- DATA PROVIDED -
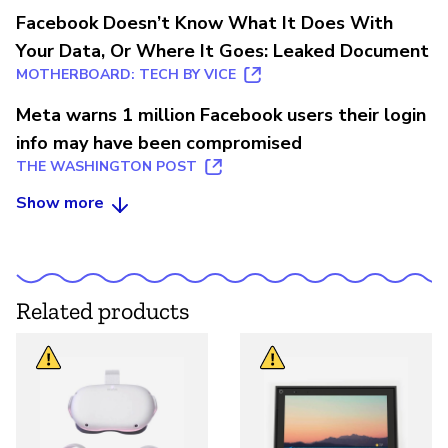
Facebook Doesn’t Know What It Does With
Your Data, Or Where It Goes: Leaked Document
MOTHERBOARD: TECH BY VICE
Meta warns 1 million Facebook users their login
info may have been compromised
THE WASHINGTON POST
Show more
Related products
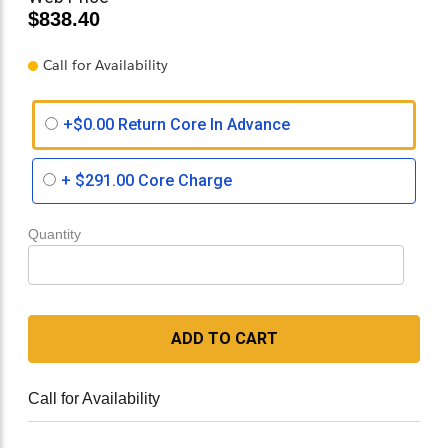
$838.40
Call for Availability
+$0.00 Return Core In Advance
+
$291.00
Core Charge
Quantity
ADD TO CART
Call for Availability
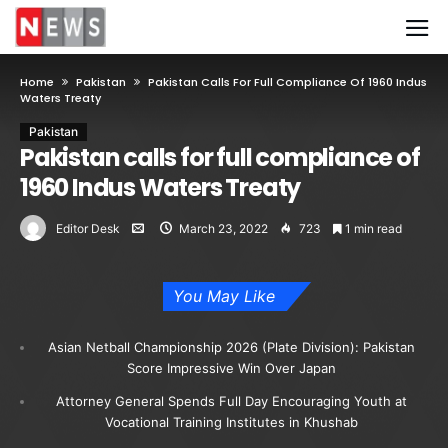
Home
Pakistan
Pakistan Calls For Full Compliance Of 1960 Indus
Waters Treaty
Pakistan
Pakistan calls for full compliance of
1960 Indus Waters Treaty
Editor Desk
March 23, 2022
723
1 min read
You May Like
Asian Netball Championship 2026 (Plate Division): Pakistan
Score Impressive Win Over Japan
Attorney General Spends Full Day Encouraging Youth at
Vocational Training Institutes in Khushab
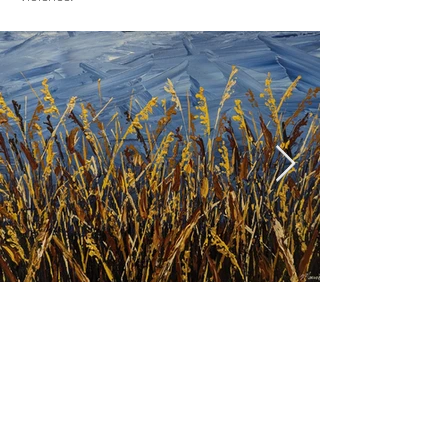
Previous
Next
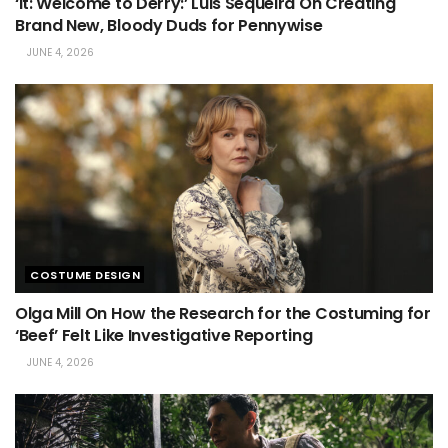
‘It: Welcome to Derry:’ Luis Sequeira On Creating
Brand New, Bloody Duds for Pennywise
JUNE 4, 2026
COSTUME DESIGN
Olga Mill On How the Research for the Costuming for
‘Beef’ Felt Like Investigative Reporting
JUNE 4, 2026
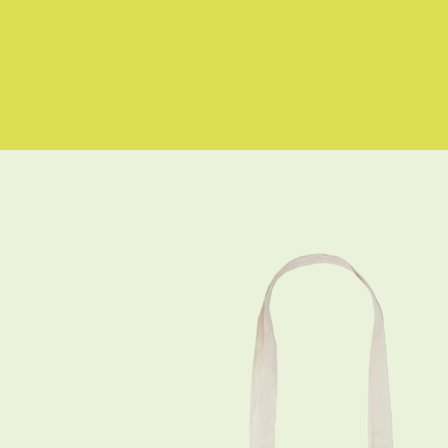
Skip to
content
Skip to
product
information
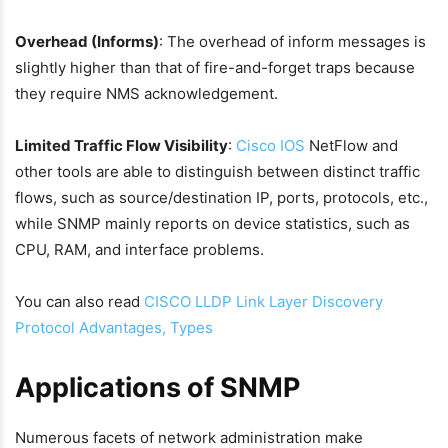
Overhead (Informs)
: The overhead of inform messages is
slightly higher than that of fire-and-forget traps because
they require NMS acknowledgement.
Limited Traffic Flow Visibility
:
Cisco IOS
NetFlow and
other tools are able to distinguish between distinct traffic
flows, such as source/destination IP, ports, protocols, etc.,
while SNMP mainly reports on device statistics, such as
CPU, RAM, and interface problems.
You can also read
CISCO LLDP Link Layer Discovery
Protocol Advantages, Types
Applications of SNMP
Numerous facets of network administration make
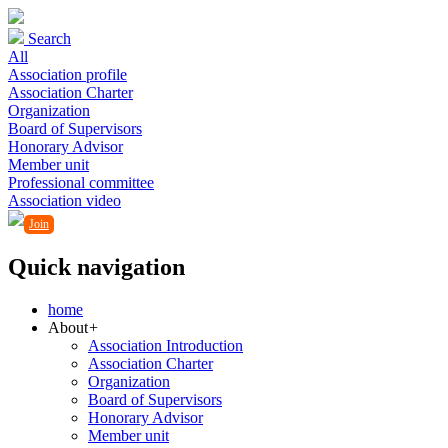
Search
All
Association profile
Association Charter
Organization
Board of Supervisors
Honorary Advisor
Member unit
Professional committee
Association video
Join
Quick navigation
home
About
+
Association Introduction
Association Charter
Organization
Board of Supervisors
Honorary Advisor
Member unit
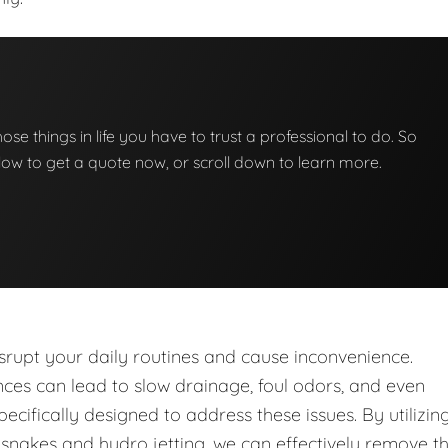
those things in life you have to trust a professional to do. So
below to get a quote now, or scroll down to learn more.
upt your daily routines and cause inconvenience.
nces can lead to slow drainage, foul odors, and even
ecifically designed to address these issues. By utilizin
nakes and hydro jetting, we can effectively remove t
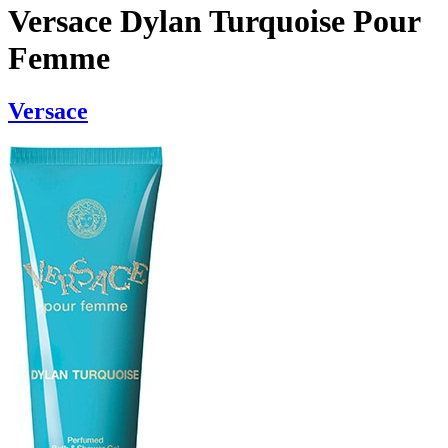
Versace Dylan Turquoise Pour
Femme
Versace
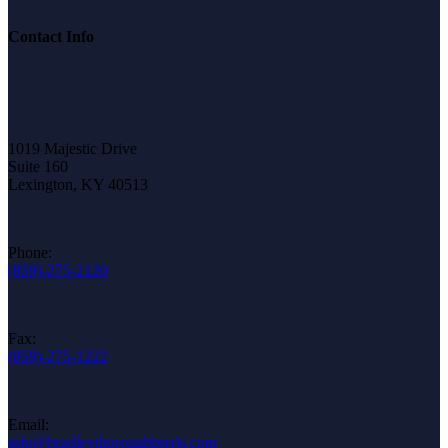
Contact Info
1019 Majestic Drive
Suite 160
Lexington, KY 40513
Phone:
(859)-275-2120
Fax:
(859)-275-1222
Email:
info@bradleythoroughbreds.com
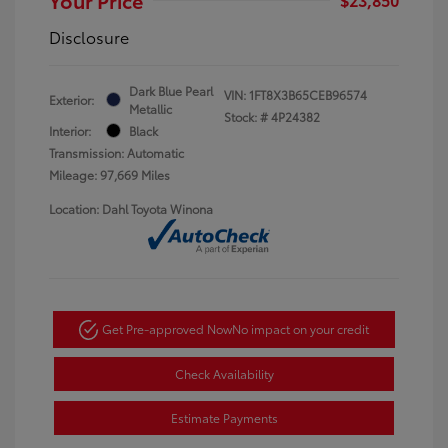
Disclosure
Dark Blue Pearl
VIN:
1FT8X3B65CEB96574
Exterior:
Metallic
Stock: #
4P24382
Interior:
Black
Transmission: Automatic
Mileage: 97,669 Miles
Location: Dahl Toyota Winona
Get Pre-approved Now
No impact on your credit
Check Availability
Estimate Payments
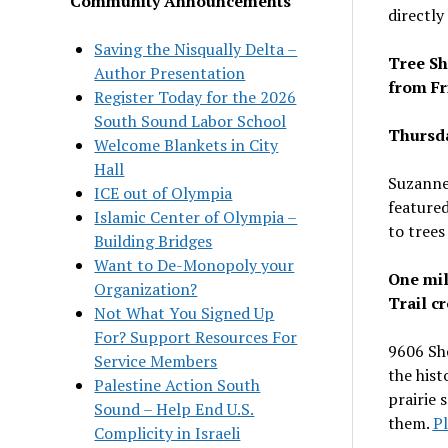
Community Announcements
directly
Saving the Nisqually Delta –
Tree Sh
Author Presentation
from Fr
Register Today for the 2026
South Sound Labor School
Thursda
Welcome Blankets in City
Hall
Suzanne
ICE out of Olympia
feature
Islamic Center of Olympia –
to trees
Building Bridges
Want to De-Monopoly your
One mil
Organization?
Trail c
Not What You Signed Up
For? Support Resources For
9606 Sh
Service Members
the hist
Palestine Action South
prairie 
Sound – Help End U.S.
them.
P
Complicity in Israeli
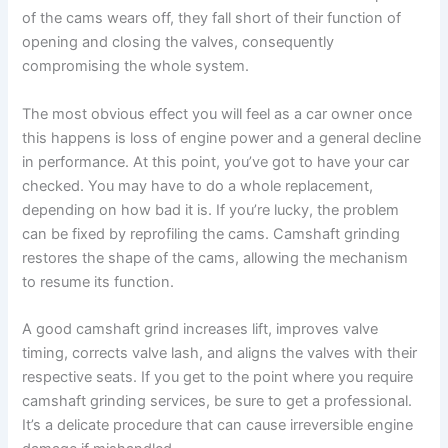
of the cams wears off, they fall short of their function of
opening and closing the valves, consequently
compromising the whole system.
The most obvious effect you will feel as a car owner once
this happens is loss of engine power and a general decline
in performance. At this point, you’ve got to have your car
checked. You may have to do a whole replacement,
depending on how bad it is. If you’re lucky, the problem
can be fixed by reprofiling the cams. Camshaft grinding
restores the shape of the cams, allowing the mechanism
to resume its function.
A good camshaft grind increases lift, improves valve
timing, corrects valve lash, and aligns the valves with their
respective seats. If you get to the point where you require
camshaft grinding services, be sure to get a professional.
It’s a delicate procedure that can cause irreversible engine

- WHAT YOU ARE ASKED TO DO -
Give the tally of lines in the listing above that contain the string "Facebook", with nothing besides it.

- RESULT -
2